I’m really not sure exactly what is going on here and admittedly, it does freak me out a little, feeling so strongly about fictitious characters. But lets try to understand it a bit.
First, I think that my feelings aren’t based exactly on those people’s feelings. I think that my thought process is that what I am seeing in an imaginary setting is, very possibly, happening in real life to someone somewhere. Or, at the very least, has happened or will happen. And the thought of someone really going through that, touches me. I don’t think it would touch me if the show wasn’t based in our shared human experience.
Also, of course, the story lines touch me personally. It brings up feelings that I have about my own life. For example, when I see someone who is perfectly good and lovely, and he is not meeting his soulmate, I commiserate with him.
I don’t know! Maybe those explanations still don’t fully explain the depth of my reaction to the show. Maybe they just did an amazing job – at least in my books – at depicting characters, making me love them, relate to them, even care about them.

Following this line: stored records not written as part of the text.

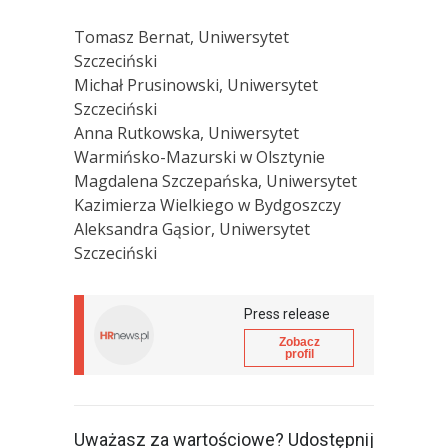
Tomasz Bernat, Uniwersytet
Szczeciński
Michał Prusinowski, Uniwersytet
Szczeciński
Anna Rutkowska, Uniwersytet
Warmińsko-Mazurski w Olsztynie
Magdalena Szczepańska, Uniwersytet
Kazimierza Wielkiego w Bydgoszczy
Aleksandra Gąsior, Uniwersytet
Szczeciński
Press release
Zobacz
profil
Uważasz za wartościowe? Udostępnij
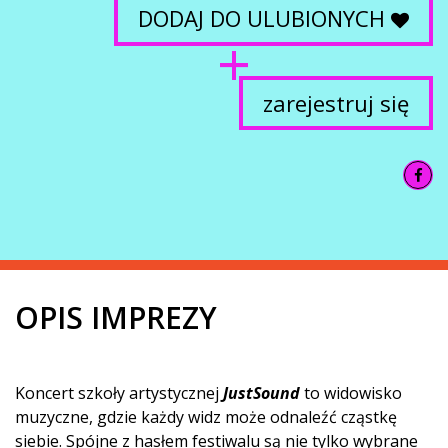
DODAJ DO ULUBIONYCH
zarejestruj się
OPIS IMPREZY
Koncert szkoły artystycznej
JustSound
to widowisko
muzyczne, gdzie każdy widz może odnaleźć cząstkę
siebie. Spójne z hasłem festiwalu są nie tylko wybrane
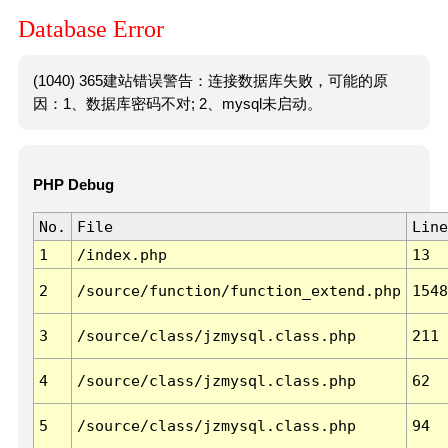
Database Error
(1040) 365建站错误警告：连接数据库失败，可能的原
因：1、数据库密码不对; 2、mysql未启动。
PHP Debug
No.
File
Line
1
/index.php
13
2
/source/function/function_extend.php
1548
3
/source/class/jzmysql.class.php
211
4
/source/class/jzmysql.class.php
62
5
/source/class/jzmysql.class.php
94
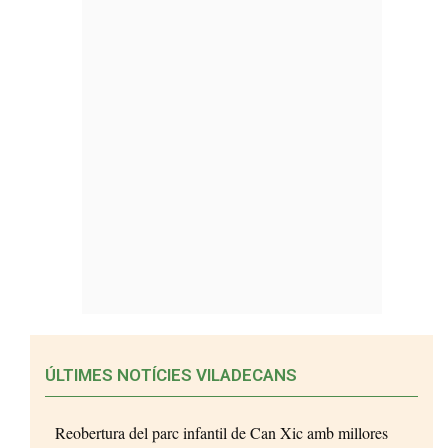
ÚLTIMES NOTÍCIES VILADECANS
Reobertura del parc infantil de Can Xic amb millores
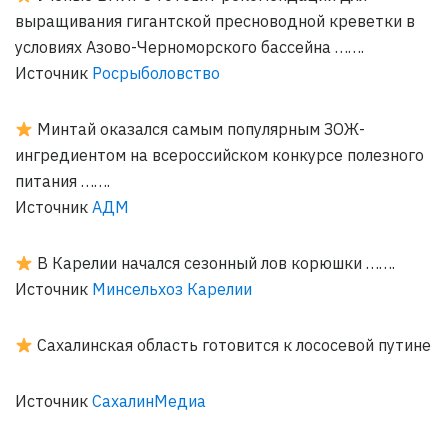
выращивания гигантской пресноводной креветки в
условиях Азово-Черноморского бассейна …….
Источник
Росрыболовство
Минтай оказался самым популярным ЗОЖ-
ингредиентом на всероссийском конкурсе полезного
питания …….
Источник
АДМ
В Карелии начался сезонный лов корюшки …….
Источник
Минсельхоз Карелии
Сахалинская область готовится к лососевой путине
Источник
СахалинМедиа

I think that it’s important, especially when affected so strongly by something, to be conscious of how it changes you. In this case, one of the most touching things about the show is that the girl, the main character, Jan Di, is so loved and cared-for just because she herself is so good and kind. She is not especially beautiful, she is not from a rich family, and she never changes her very plain style (as opposed to what’s-her-name in Grease) but her friends take pride in having her in their lives. I actually loved that till the very end, even though she’s surrounded by gorgeous, well-dressed people all the time, she doesn’t change in the tiniest bit! What an exciting idea!

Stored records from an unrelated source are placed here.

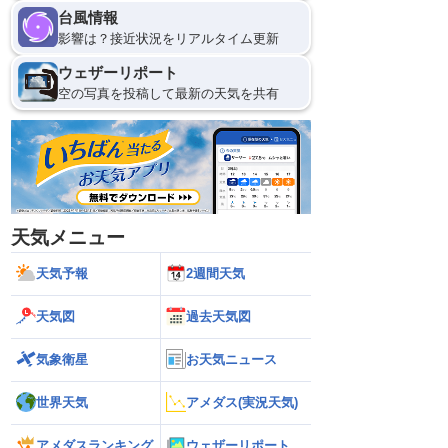
台風情報
影響は？接近状況をリアルタイム更新
ウェザーリポート
空の写真を投稿して最新の天気を共有
天気メニュー
天気予報
2週間天気
天気図
過去天気図
気象衛星
お天気ニュース
世界天気
アメダス(実況天気)
アメダスランキング
ウェザーリポート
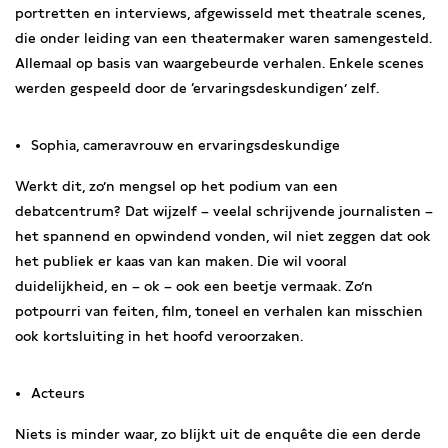
portretten en interviews, afgewisseld met theatrale scenes,
die onder leiding van een theatermaker waren samengesteld.
Allemaal op basis van waargebeurde verhalen. Enkele scenes
werden gespeeld door de ‘ervaringsdeskundigen’ zelf.
Sophia, cameravrouw en ervaringsdeskundige
Werkt dit, zo’n mengsel op het podium van een
debatcentrum? Dat wijzelf – veelal schrijvende journalisten –
het spannend en opwindend vonden, wil niet zeggen dat ook
het publiek er kaas van kan maken. Die wil vooral
duidelijkheid, en – ok – ook een beetje vermaak. Zo’n
potpourri van feiten, film, toneel en verhalen kan misschien
ook kortsluiting in het hoofd veroorzaken.
Acteurs
Niets is minder waar, zo blijkt uit de enquête die een derde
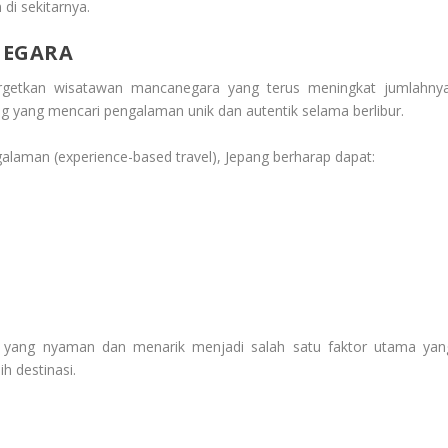
di sekitarnya.
NEGARA
rgetkan wisatawan mancanegara yang terus meningkat jumlahnya
ng yang mencari pengalaman unik dan autentik selama berlibur.
laman (experience-based travel), Jepang berharap dapat:
si yang nyaman dan menarik menjadi salah satu faktor utama yan
 destinasi.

This “proves” to me that it really does work to be yourself and just try to be kind and good. She also never worries about making an impression on anyone ever. I love that.
I also am deeply touched by how the guys treat the girls they like. They treat them like gems that should be cared for and treasured. I find it so beautiful. Am I naive? Don’t say yes, I don’t want to hear it. The show has brought out the hopeless romantic side of me. I think the idea of a man taking care of a woman like that is beautiful. Beautiful. I mean, deeply, humanly, touchingly beautiful.

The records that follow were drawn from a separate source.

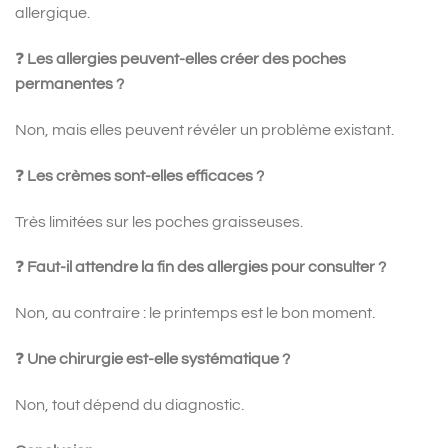
allergique.
❓
Les allergies peuvent-elles créer des poches
permanentes ?
Non, mais elles peuvent révéler un problème existant.
❓
Les crèmes sont-elles efficaces ?
Très limitées sur les poches graisseuses.
❓
Faut-il attendre la fin des allergies pour consulter ?
Non, au contraire : le printemps est le bon moment.
❓
Une chirurgie est-elle systématique ?
Non, tout dépend du diagnostic.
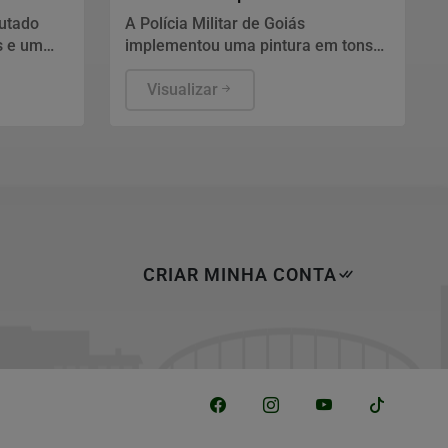
viaturas
putado
A Polícia Militar de Goiás
s e um
implementou uma pintura em tons
 em dois
de cinza, preto e branco após
registros
análises técnicas, sem custos
Visualizar
adicionais ao estado.
CRIAR MINHA CONTA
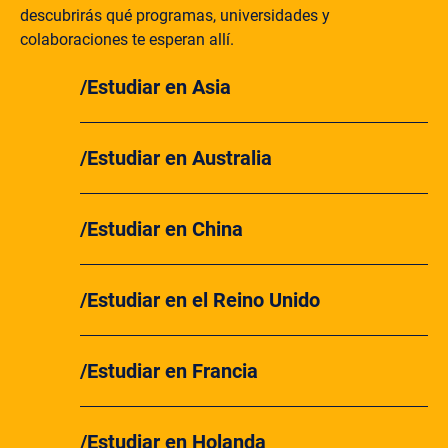
descubrirás qué programas, universidades y
colaboraciones te esperan allí.
Estudiar en Asia
Estudiar en Australia
Estudiar en China
Estudiar en el Reino Unido
Estudiar en Francia
Estudiar en Holanda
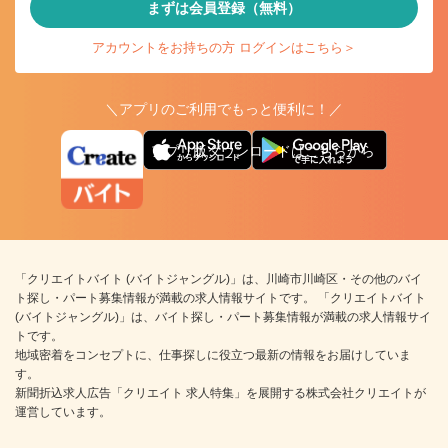
まずは会員登録（無料）
アカウントをお持ちの方 ログインはこちら＞
＼アプリのご利用でもっと便利に！／
アプリ版ダウンロードはこちらから
「クリエイトバイト (バイトジャングル)」は、川崎市川崎区・その他のバイ
ト探し・パート募集情報が満載の求人情報サイトです。 「クリエイトバイト
(バイトジャングル)」は、バイト探し・パート募集情報が満載の求人情報サイ
トです。
地域密着をコンセプトに、仕事探しに役立つ最新の情報をお届けしていま
す。
新聞折込求人広告「クリエイト 求人特集」を展開する株式会社クリエイトが
運営しています。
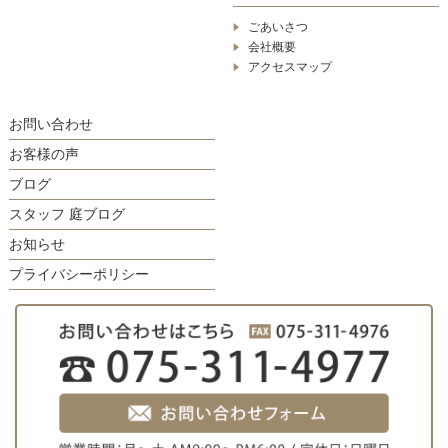
ごあいさつ
会社概要
アクセスマップ
お問い合わせ
お客様の声
ブログ
スタッフ 庭ブログ
お知らせ
プライバシーポリシー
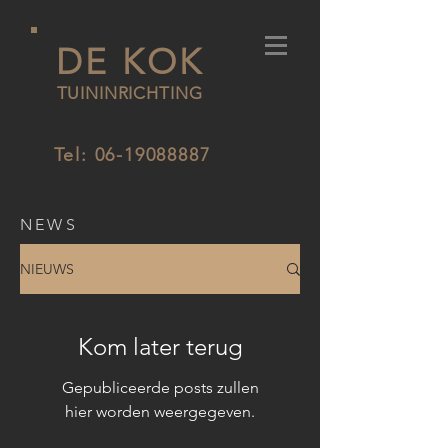
DE KOK
TUININRICHTING
Tel:
06-19088887
NEWS
NIEUWS
Kom later terug
Gepubliceerde posts zullen
hier worden weergegeven.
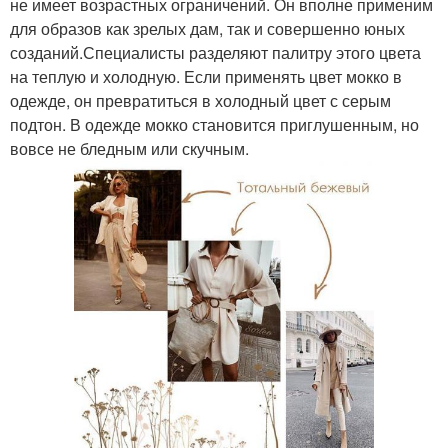
не имеет возрастных ограничений. Он вполне применим
для образов как зрелых дам, так и совершенно юных
созданий.Специалисты разделяют палитру этого цвета
на теплую и холодную. Если применять цвет мокко в
одежде, он превратиться в холодный цвет с серым
подтон. В одежде мокко становится приглушенным, но
вовсе не бледным или скучным.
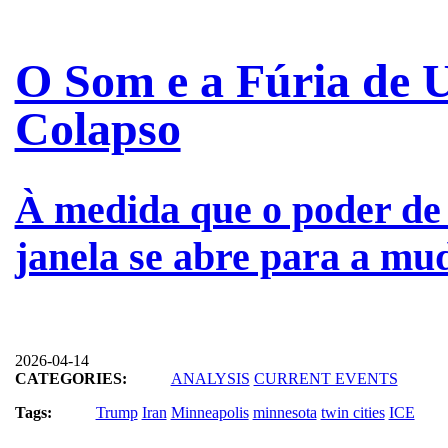
O Som e a Fúria de
Colapso
À medida que o poder de
janela se abre para a mu
2026-04-14
CATEGORIES:
ANALYSIS
CURRENT EVENTS
Tags:
Trump
Iran
Minneapolis
minnesota
twin cities
ICE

I’m embarrassed to say that watching it has been such an intense experience for me, that I need some time to get over it. My friend who lent it to me had a similar experience. She also says she’s never had such intense conversations about fictional characters so maybe it really is an awesome show. Let me know if you watch it, what you think.
It’s a Korean TV show called Boys Before Flowers. Best to watch it on DVD but I think you can find most of it in 10-minute increments on You Tube. Here is the first part of the first episode with subtitles in English.
One last question: Is the fact that the show makes me see life differently good or bad?